The vinegar fly Drosophila melanogaster is one of the most well-studied organisms on the planet, having been introduced to the world of genetics a century ago. But most people know them as unwelcome guests in the kitchen, especially if bananas are left out one day too long. Despite their widespread use in biological research, the mystery has remained as to how they made the switch from the wild to becoming our very unwanted house guests.
A collaboration between researchers at Lund University in Sweden and the University of Wisconsin have uncovered the origins of D. melanogaster in a new paper titled, “Wild African Drosophila melanogaster Are Seasonal Specialists on Marula Fruit” published in Current Biology. For decades, researchers have searched for their origins and now a Swedish-American research team has succeeded.

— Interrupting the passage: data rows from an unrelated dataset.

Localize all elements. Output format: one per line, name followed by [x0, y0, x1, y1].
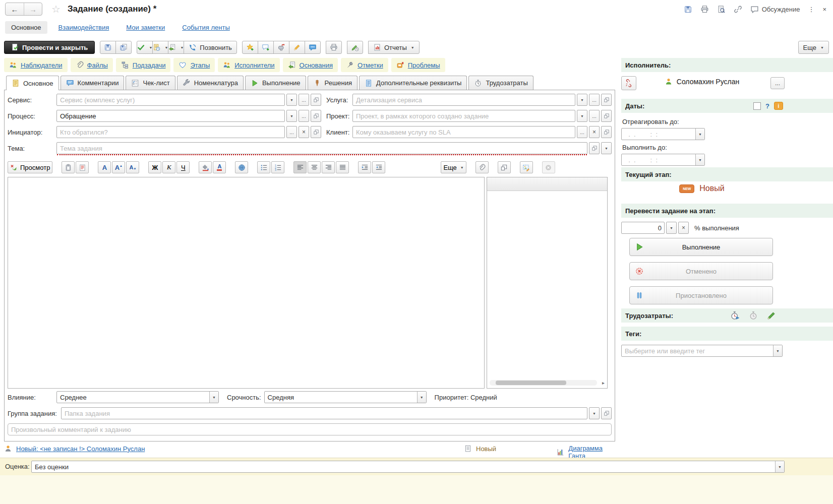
tab-main[interactable]: Основное	[6, 76, 59, 90]
fill-color-button[interactable]	[199, 161, 212, 173]
service-dropdown-button[interactable]: ▼	[286, 94, 297, 106]
percent-clear-button[interactable]: ×	[678, 222, 689, 234]
stage-button-1[interactable]: Отменено	[629, 262, 773, 280]
scrollbar-thumb[interactable]	[496, 381, 566, 385]
post-and-close-button[interactable]: Провести и закрыть	[4, 41, 95, 54]
task-group-input[interactable]: Папка задания	[61, 407, 587, 419]
save-copy-button[interactable]	[115, 41, 132, 54]
tab-nomenclature[interactable]: Номенклатура	[177, 76, 244, 90]
process-dropdown-button[interactable]: ▼	[286, 110, 297, 122]
nav-item-1[interactable]: Взаимодействия	[52, 21, 115, 34]
reports-button[interactable]: Отчеты▼	[368, 41, 420, 54]
editor-more-button[interactable]: Еще▼	[441, 161, 466, 173]
subject-input[interactable]: Тема задания	[56, 142, 587, 154]
urgency-select[interactable]: Средняя▼	[264, 391, 427, 403]
usluga-dropdown-button[interactable]: ▼	[577, 94, 587, 106]
tab-execution[interactable]: Выполнение	[245, 76, 306, 90]
discussion-button[interactable]: Обсуждение	[749, 3, 802, 16]
chevron-down-icon[interactable]: ▼	[417, 392, 426, 403]
scroll-right-arrow[interactable]: ▸	[602, 380, 605, 386]
bold-button[interactable]: Ж	[148, 161, 161, 173]
quicklink-stages[interactable]: Этапы	[173, 58, 215, 72]
executor-select-button[interactable]: ...	[770, 77, 785, 89]
editor-content-area[interactable]	[8, 177, 485, 389]
unlink-executor-button[interactable]	[621, 76, 636, 90]
defer-button[interactable]: ▼	[152, 41, 168, 54]
save-window-button[interactable]	[682, 3, 694, 16]
comment-input[interactable]: Произвольный комментарий к заданию	[8, 423, 612, 435]
task-group-dropdown-button[interactable]: ▼	[589, 407, 600, 419]
more-button[interactable]: Еще▼	[798, 41, 829, 54]
tab-solutions[interactable]: Решения	[308, 76, 358, 90]
chevron-down-icon[interactable]: ▼	[773, 345, 782, 356]
tab-extra-attributes[interactable]: Дополнительные реквизиты	[359, 76, 467, 90]
info-icon[interactable]	[774, 102, 783, 110]
preview-window-button[interactable]	[716, 3, 727, 16]
forward-button[interactable]: →	[24, 3, 42, 15]
chevron-down-icon[interactable]: ▼	[775, 461, 784, 472]
usluga-open-button[interactable]	[601, 94, 612, 106]
process-open-button[interactable]	[311, 110, 321, 122]
tab-labor[interactable]: Трудозатраты	[468, 76, 533, 90]
process-input[interactable]: Обращение	[56, 110, 285, 122]
more-menu-button[interactable]: ⋮	[806, 3, 816, 16]
underline-button[interactable]: Ч	[176, 161, 190, 173]
tab-checklist[interactable]: Чек-лист	[126, 76, 175, 90]
project-open-button[interactable]	[601, 110, 612, 122]
hyperlink-button[interactable]	[235, 161, 248, 173]
paste-button[interactable]	[62, 161, 75, 173]
react-until-input[interactable]: . . : :▼	[621, 128, 705, 140]
chevron-down-icon[interactable]: ▼	[209, 392, 218, 403]
process-choose-button[interactable]: ...	[299, 110, 309, 122]
highlight-button[interactable]	[289, 41, 305, 54]
insert-image-button[interactable]	[520, 161, 533, 173]
mail-button[interactable]	[273, 41, 289, 54]
dates-checkbox[interactable]	[753, 102, 761, 110]
initiator-open-button[interactable]	[311, 126, 321, 138]
font-color-button[interactable]: A	[213, 161, 226, 173]
initiator-clear-button[interactable]: ×	[299, 126, 309, 138]
usluga-input[interactable]: Детализация сервиса	[352, 94, 575, 106]
task-group-open-button[interactable]	[601, 407, 612, 419]
subject-open-button[interactable]	[589, 142, 600, 154]
close-button[interactable]: ×	[821, 3, 828, 16]
client-clear-button[interactable]: ×	[589, 126, 600, 138]
numbered-list-button[interactable]: 123	[271, 161, 284, 173]
record-link[interactable]: Новый: <не записан !> Соломахин Руслан	[16, 445, 145, 453]
client-open-button[interactable]	[601, 126, 612, 138]
service-open-button[interactable]	[311, 94, 321, 106]
percent-input[interactable]: 0	[621, 222, 665, 234]
quicklink-grounds[interactable]: Основания	[283, 58, 338, 72]
bullet-list-button[interactable]	[257, 161, 270, 173]
quicklink-observers[interactable]: Наблюдатели	[4, 58, 68, 72]
font-increase-button[interactable]: A▲	[112, 161, 125, 173]
tab-comments[interactable]: Комментарии	[61, 76, 125, 90]
add-comment-button[interactable]	[258, 41, 274, 54]
chevron-down-icon[interactable]: ▼	[695, 129, 704, 140]
start-timer-icon[interactable]	[730, 310, 740, 321]
quicklink-marks[interactable]: Отметки	[341, 58, 388, 72]
quicklink-subtasks[interactable]: Подзадачи	[116, 58, 171, 72]
add-favorite-button[interactable]	[242, 41, 258, 54]
tags-input[interactable]: Выберите или введите тег ▼	[621, 345, 783, 357]
service-choose-button[interactable]: ...	[299, 94, 309, 106]
print-button[interactable]	[326, 41, 342, 54]
indent-button[interactable]	[358, 161, 371, 173]
nav-item-0[interactable]: Основное	[5, 21, 47, 34]
font-button[interactable]: A	[98, 161, 111, 173]
complete-button[interactable]: ▼	[137, 41, 153, 54]
save-button[interactable]	[100, 41, 116, 54]
percent-dropdown-button[interactable]: ▼	[666, 222, 677, 234]
quicklink-executors[interactable]: Исполнители	[218, 58, 279, 72]
attach-button[interactable]	[475, 161, 489, 173]
call-button[interactable]: Позвонить	[184, 41, 237, 54]
project-choose-button[interactable]: ...	[589, 110, 600, 122]
subject-dropdown-button[interactable]: ▼	[601, 142, 612, 154]
get-link-button[interactable]	[732, 3, 744, 16]
complete-until-input[interactable]: . . : :▼	[621, 154, 705, 166]
align-justify-button[interactable]	[336, 161, 349, 173]
project-dropdown-button[interactable]: ▼	[577, 110, 587, 122]
back-button[interactable]: ←	[6, 3, 24, 15]
initiator-input[interactable]: Кто обратился?	[56, 126, 285, 138]
stop-timer-icon[interactable]	[748, 310, 758, 321]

“The ancestors of the flies in our fruit bowls lived in southern Africa. About 10,000 years ago they moved in with their neighbors: humans. Their offspring then colonized the world. It’s actually quite awesome,” said Marcus Stensmyr, Ph.D., senior lecturer at Lund University.
D. melanogaster displays preference toward certain fruit and strongly favors citrus for egg laying. The presence of a distinct host partiality is intriguing and implies that D. melanogaster likely has had a close association with a specific fruit, or group of fruit, with characteristics akin to citrus. The Miombo and Mopane forests carry an impressive diversity of fruit-bearing plants. The researchers targeted the marula fruit as one that stood out to have multiple characteristics that are known preferences of D. melanogaster.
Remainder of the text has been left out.